Dataset entries
>>>>>

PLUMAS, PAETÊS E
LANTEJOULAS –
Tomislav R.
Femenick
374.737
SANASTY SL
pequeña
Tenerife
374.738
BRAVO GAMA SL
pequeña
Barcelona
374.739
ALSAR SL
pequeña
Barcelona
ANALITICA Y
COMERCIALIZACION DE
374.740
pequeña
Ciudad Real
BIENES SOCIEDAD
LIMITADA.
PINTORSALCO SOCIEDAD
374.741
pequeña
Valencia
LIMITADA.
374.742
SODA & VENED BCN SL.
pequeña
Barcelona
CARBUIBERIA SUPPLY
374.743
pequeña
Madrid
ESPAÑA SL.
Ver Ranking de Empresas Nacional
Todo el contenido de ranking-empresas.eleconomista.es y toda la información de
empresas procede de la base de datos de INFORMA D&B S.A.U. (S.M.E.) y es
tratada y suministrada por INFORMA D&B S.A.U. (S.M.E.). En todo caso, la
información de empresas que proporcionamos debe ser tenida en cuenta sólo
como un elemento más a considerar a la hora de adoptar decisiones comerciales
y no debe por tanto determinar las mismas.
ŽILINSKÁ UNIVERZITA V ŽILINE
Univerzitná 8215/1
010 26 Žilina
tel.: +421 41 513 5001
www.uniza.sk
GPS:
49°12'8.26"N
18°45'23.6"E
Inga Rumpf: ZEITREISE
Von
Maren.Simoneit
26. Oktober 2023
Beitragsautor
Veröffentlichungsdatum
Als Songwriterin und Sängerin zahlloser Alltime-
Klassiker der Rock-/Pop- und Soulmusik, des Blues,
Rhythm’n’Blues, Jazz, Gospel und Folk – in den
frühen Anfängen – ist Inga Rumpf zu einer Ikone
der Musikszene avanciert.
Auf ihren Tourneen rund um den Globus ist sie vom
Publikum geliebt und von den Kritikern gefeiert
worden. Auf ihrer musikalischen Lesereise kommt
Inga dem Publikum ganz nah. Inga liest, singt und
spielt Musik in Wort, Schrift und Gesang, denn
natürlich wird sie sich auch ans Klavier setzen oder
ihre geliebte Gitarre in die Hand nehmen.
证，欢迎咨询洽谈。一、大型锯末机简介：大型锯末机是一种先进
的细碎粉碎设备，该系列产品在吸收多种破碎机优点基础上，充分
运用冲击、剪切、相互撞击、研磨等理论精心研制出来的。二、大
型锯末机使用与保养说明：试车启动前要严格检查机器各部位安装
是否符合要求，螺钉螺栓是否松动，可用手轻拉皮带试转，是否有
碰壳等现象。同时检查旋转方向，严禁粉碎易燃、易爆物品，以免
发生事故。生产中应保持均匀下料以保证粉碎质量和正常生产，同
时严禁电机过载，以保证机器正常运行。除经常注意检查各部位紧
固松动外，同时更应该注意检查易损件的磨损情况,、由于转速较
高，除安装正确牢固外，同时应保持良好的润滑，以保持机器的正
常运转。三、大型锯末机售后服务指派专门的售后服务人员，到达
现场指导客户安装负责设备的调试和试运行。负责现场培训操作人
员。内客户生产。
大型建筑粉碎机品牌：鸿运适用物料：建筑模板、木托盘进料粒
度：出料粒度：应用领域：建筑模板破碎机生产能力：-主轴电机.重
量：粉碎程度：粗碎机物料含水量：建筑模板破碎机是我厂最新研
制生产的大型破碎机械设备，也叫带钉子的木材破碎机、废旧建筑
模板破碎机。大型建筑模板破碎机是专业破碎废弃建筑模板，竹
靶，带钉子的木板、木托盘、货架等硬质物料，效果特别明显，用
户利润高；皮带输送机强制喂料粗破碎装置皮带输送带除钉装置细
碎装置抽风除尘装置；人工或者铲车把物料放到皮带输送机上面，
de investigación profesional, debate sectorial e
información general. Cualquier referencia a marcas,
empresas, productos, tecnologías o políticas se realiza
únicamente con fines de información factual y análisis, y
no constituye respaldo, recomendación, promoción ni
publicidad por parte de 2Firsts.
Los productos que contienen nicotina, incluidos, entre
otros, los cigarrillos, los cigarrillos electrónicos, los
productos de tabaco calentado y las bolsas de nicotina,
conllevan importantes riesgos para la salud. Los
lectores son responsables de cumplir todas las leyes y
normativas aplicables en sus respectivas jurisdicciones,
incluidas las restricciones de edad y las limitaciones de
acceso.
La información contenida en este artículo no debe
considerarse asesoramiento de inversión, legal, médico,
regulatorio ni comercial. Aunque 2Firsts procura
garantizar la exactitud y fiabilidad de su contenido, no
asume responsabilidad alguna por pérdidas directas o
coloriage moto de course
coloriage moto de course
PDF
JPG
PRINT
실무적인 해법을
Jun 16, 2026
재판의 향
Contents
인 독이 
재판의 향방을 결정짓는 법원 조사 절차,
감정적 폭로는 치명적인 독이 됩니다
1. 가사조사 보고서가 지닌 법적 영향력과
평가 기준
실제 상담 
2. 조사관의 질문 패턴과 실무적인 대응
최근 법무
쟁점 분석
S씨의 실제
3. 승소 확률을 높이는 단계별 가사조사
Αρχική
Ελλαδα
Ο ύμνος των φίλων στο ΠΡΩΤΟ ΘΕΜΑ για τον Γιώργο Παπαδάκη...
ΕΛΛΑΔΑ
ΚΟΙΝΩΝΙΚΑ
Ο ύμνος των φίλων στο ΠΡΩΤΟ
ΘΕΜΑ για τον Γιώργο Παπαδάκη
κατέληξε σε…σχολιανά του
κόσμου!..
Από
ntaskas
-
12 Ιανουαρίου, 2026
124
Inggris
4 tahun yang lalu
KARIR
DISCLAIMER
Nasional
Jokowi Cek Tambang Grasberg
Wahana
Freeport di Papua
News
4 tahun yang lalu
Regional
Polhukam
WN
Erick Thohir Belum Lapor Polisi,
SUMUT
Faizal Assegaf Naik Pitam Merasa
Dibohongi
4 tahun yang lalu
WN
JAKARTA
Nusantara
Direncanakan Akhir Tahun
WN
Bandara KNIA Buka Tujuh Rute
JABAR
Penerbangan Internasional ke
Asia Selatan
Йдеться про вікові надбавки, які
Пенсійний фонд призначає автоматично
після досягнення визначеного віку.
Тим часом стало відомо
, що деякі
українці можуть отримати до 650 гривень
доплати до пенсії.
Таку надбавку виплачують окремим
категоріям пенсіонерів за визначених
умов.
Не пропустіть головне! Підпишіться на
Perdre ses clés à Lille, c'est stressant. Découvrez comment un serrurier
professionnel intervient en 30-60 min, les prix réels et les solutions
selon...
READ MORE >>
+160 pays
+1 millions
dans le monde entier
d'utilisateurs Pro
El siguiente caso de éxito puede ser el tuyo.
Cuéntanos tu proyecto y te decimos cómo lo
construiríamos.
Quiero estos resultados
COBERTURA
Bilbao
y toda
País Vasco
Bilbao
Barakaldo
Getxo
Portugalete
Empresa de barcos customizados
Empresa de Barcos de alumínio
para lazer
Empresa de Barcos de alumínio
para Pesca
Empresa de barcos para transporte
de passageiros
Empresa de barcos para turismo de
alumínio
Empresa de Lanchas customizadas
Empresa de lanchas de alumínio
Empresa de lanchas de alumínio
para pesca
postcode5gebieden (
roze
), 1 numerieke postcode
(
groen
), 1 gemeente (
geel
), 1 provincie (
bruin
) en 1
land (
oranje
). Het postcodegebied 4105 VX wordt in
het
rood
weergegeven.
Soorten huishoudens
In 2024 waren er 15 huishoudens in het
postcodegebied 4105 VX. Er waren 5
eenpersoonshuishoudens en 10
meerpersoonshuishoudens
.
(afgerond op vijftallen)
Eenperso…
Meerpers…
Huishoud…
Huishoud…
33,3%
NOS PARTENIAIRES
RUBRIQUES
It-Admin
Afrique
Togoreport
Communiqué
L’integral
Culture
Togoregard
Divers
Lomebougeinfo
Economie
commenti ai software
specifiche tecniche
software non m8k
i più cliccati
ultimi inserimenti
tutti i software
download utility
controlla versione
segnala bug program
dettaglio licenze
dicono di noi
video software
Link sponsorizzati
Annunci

<<<<<

WHAT IS REQUIRED - Show the lines above that have the word "caso".

EXERCISE RESPONSE -
tratada y suministrada por INFORMA D&B S.A.U. (S.M.E.). En todo caso, la
El siguiente caso de éxito puede ser el tuyo.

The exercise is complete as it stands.